Common Poison Ivy Problems

One of the worst poison ivy problems can arise from severe allergic reactions to the plant. Not only the ivy, but also poison oak and sumac cause the skin to react to the sap they contain, called urushiol. The contact rash, which develops causes itching, and can develop immediately or days after being exposed.

Rashes can result from indirect contact from tools or pets, as well as through inhaling the smoke from burning these plants. If this happens, respiratory passages can react, with potentially life-threatening results. As with most allergies, it is the second exposure to urushiol, which causes the contact dermatitis.

When exposure has occurred, a red and itchy rash will begin to appear, often in the pattern of where the leaves touched the skin. In most people, the allergy to poison ivy is manageable. However, for someone who has a high sensitivity to it, even a hint of the poisonous sap can cause a problem.

In severe cases, dangerous swelling and a shutting down of the respiratory passages can occur, making breathing difficult. Other severe symptoms include rashes which cover a large area of the body, or which reach sensitive areas like the genitals, lips, or eyes. Developing fevers, painful or oozing blisters are also cases where medical help is needed immediately.

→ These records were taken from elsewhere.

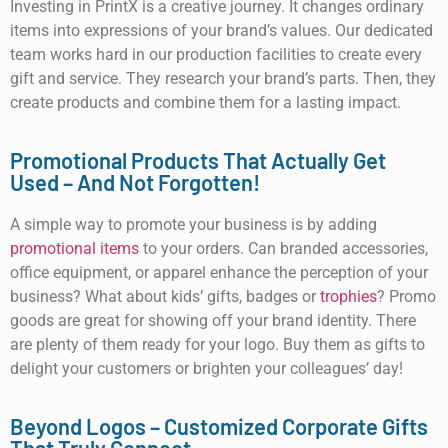
Investing in PrintX is a creative journey. It changes ordinary
items into expressions of your brand’s values. Our dedicated
team works hard in our production facilities to create every
gift and service. They research your brand’s parts. Then, they
create products and combine them for a lasting impact.
Promotional Products That Actually Get
Used – And Not Forgotten!
A simple way to promote your business is by adding
promotional items
to your orders. Can branded accessories,
office equipment, or apparel enhance the perception of your
business? What about kids’ gifts, badges or
trophies
? Promo
goods are great for showing off your brand identity. There
are plenty of them ready for your logo. Buy them as gifts to
delight your customers or brighten your colleagues’ day!
Beyond Logos – Customized Corporate Gifts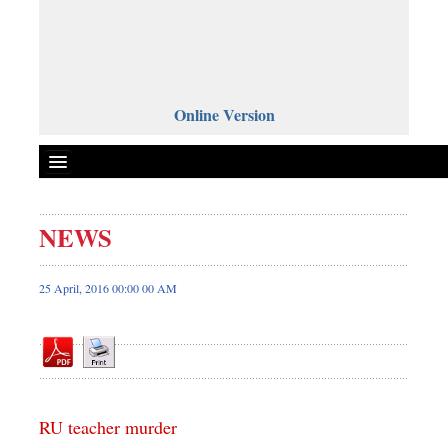
Online Version
NEWS
Front Page
News
25 April, 2016 00:00 00 AM
Metro
Editorial
Op-ed
Miscellaneous
RU teacher murder
Business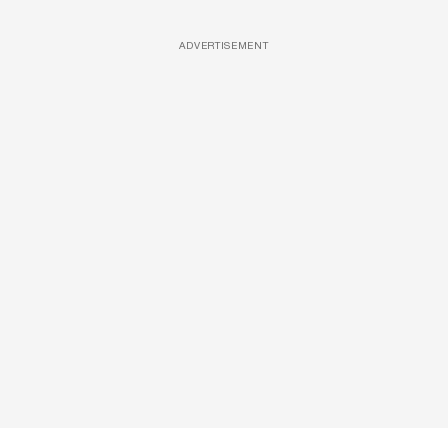
ADVERTISEMENT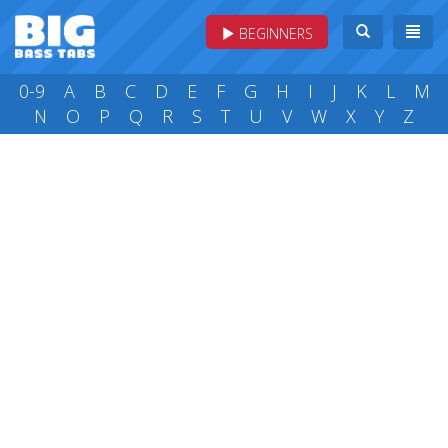
BEGINNERS
0-9
A
B
C
D
E
F
G
H
I
J
K
L
M
N
O
P
Q
R
S
T
U
V
W
X
Y
Z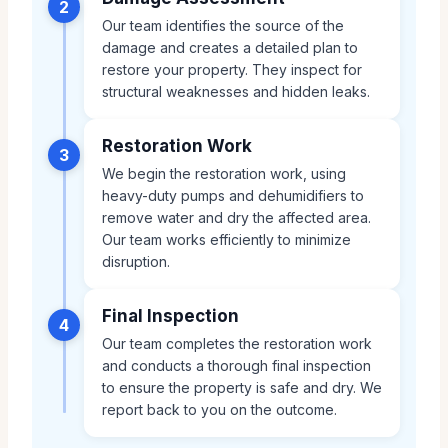
2
Our team identifies the source of the
damage and creates a detailed plan to
restore your property. They inspect for
structural weaknesses and hidden leaks.
Restoration Work
3
We begin the restoration work, using
heavy-duty pumps and dehumidifiers to
remove water and dry the affected area.
Our team works efficiently to minimize
disruption.
Final Inspection
4
Our team completes the restoration work
and conducts a thorough final inspection
to ensure the property is safe and dry. We
report back to you on the outcome.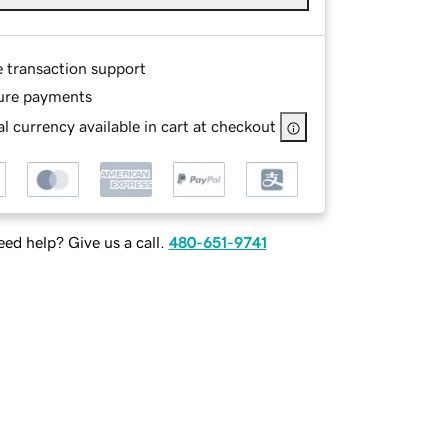
e transaction support
ure payments
l currency available in cart at checkout
ed help? Give us a call.
480-651-9741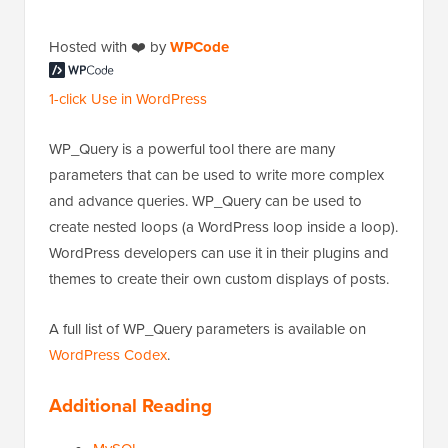
Hosted with ❤️ by
WPCode
1-click Use in WordPress
WP_Query is a powerful tool there are many
parameters that can be used to write more complex
and advance queries. WP_Query can be used to
create nested loops (a WordPress loop inside a loop).
WordPress developers can use it in their plugins and
themes to create their own custom displays of posts.
A full list of WP_Query parameters is available on
WordPress Codex
.
Additional Reading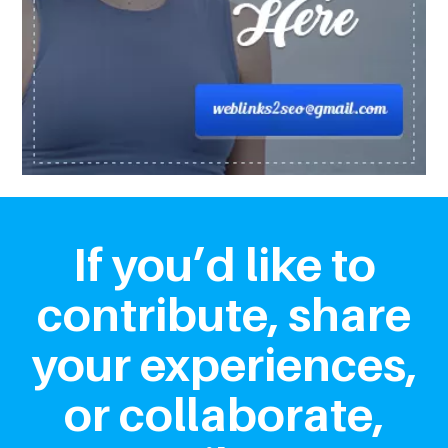
If you’d like to
contribute, share
your experiences,
or collaborate,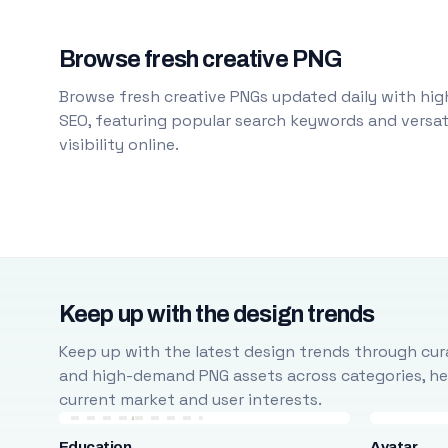
Browse fresh creative PNG
Browse fresh creative PNGs updated daily with high
SEO, featuring popular search keywords and versati
visibility online.
Keep up with the design trends
Keep up with the latest design trends through cura
and high-demand PNG assets across categories, help
current market and user interests.
Education
Avatar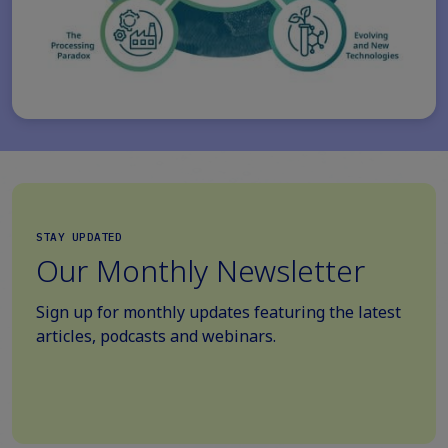
STAY UPDATED
Our Monthly Newsletter
Sign up for monthly updates featuring the latest
articles, podcasts and webinars.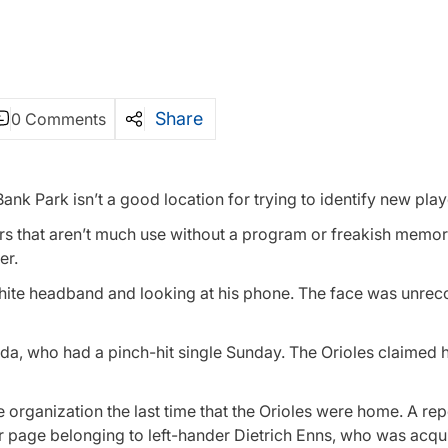
Share
0 Comments
nk Park isn’t a good location for trying to identify new play
s that aren’t much use without a program or freakish memory
er.
white headband and looking at his phone. The face was unrec
da, who had a pinch-hit single Sunday. The Orioles claimed 
he organization the last time that the Orioles were home. A rep
yer page belonging to left-hander Dietrich Enns, who was acq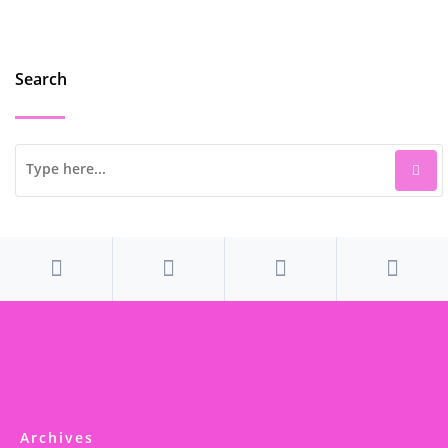
Search
Archives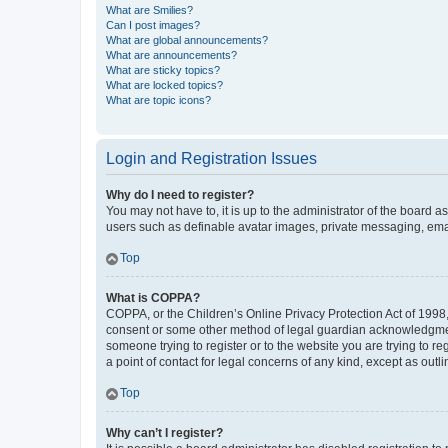
What are Smilies?
Can I post images?
What are global announcements?
What are announcements?
What are sticky topics?
What are locked topics?
What are topic icons?
Login and Registration Issues
Why do I need to register?
You may not have to, it is up to the administrator of the board a
users such as definable avatar images, private messaging, email
Top
What is COPPA?
COPPA, or the Children’s Online Privacy Protection Act of 1998, 
consent or some other method of legal guardian acknowledgment, 
someone trying to register or to the website you are trying to r
a point of contact for legal concerns of any kind, except as outl
Top
Why can’t I register?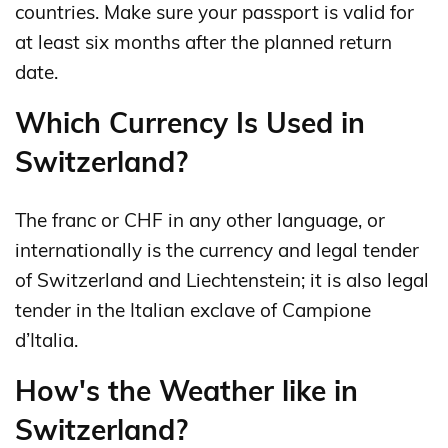
countries. Make sure your passport is valid for
at least six months after the planned return
date.
Which Currency Is Used in
Switzerland?
The franc or CHF in any other language, or
internationally is the currency and legal tender
of Switzerland and Liechtenstein; it is also legal
tender in the Italian exclave of Campione
d’Italia.
How's the Weather like in
Switzerland?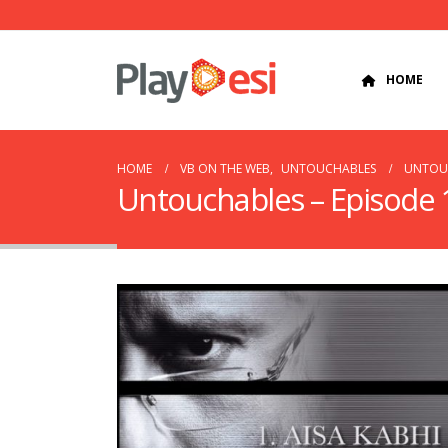
HOME
HOME
VB ON THE WEB
,
UNTOUCHABLES
UNTOUC
Untouchables – Episode 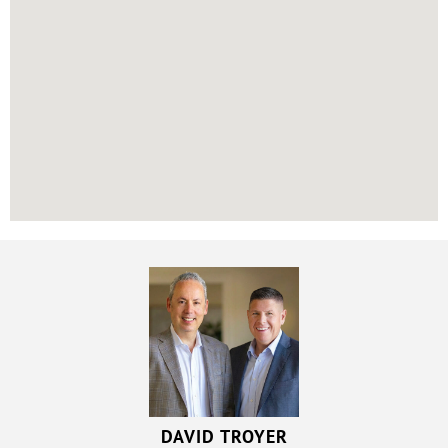
DAVID TROYER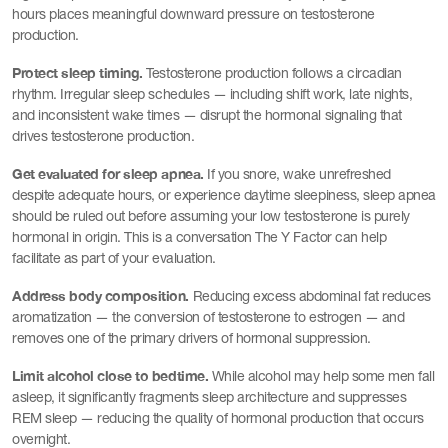
hours places meaningful downward pressure on testosterone
production.
Protect sleep timing.
Testosterone production follows a circadian
rhythm. Irregular sleep schedules — including shift work, late nights,
and inconsistent wake times — disrupt the hormonal signaling that
drives testosterone production.
Get evaluated for sleep apnea.
If you snore, wake unrefreshed
despite adequate hours, or experience daytime sleepiness, sleep apnea
should be ruled out before assuming your low testosterone is purely
hormonal in origin. This is a conversation The Y Factor can help
facilitate as part of your evaluation.
Address body composition.
Reducing excess abdominal fat reduces
aromatization — the conversion of testosterone to estrogen — and
removes one of the primary drivers of hormonal suppression.
Limit alcohol close to bedtime.
While alcohol may help some men fall
asleep, it significantly fragments sleep architecture and suppresses
REM sleep — reducing the quality of hormonal production that occurs
overnight.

Learning to identify these poisonous plants will help prevent being exposed to them, as will avoiding areas where they grow and removing them from your yard. When hiking in areas where they grow, wear long sleeves and long pants, and be sure to change them before going back into the house. Urushiol can brush off onto animal fur, so keep pets away from the danger zones, and clean them thoroughly if they have been exposed.

Most poison ivy problems will go away after a week or so, and relief from the itching can be had from calamine lotion and cool water. However, if a reaction persists for thirty days or more, see a medical professional for help.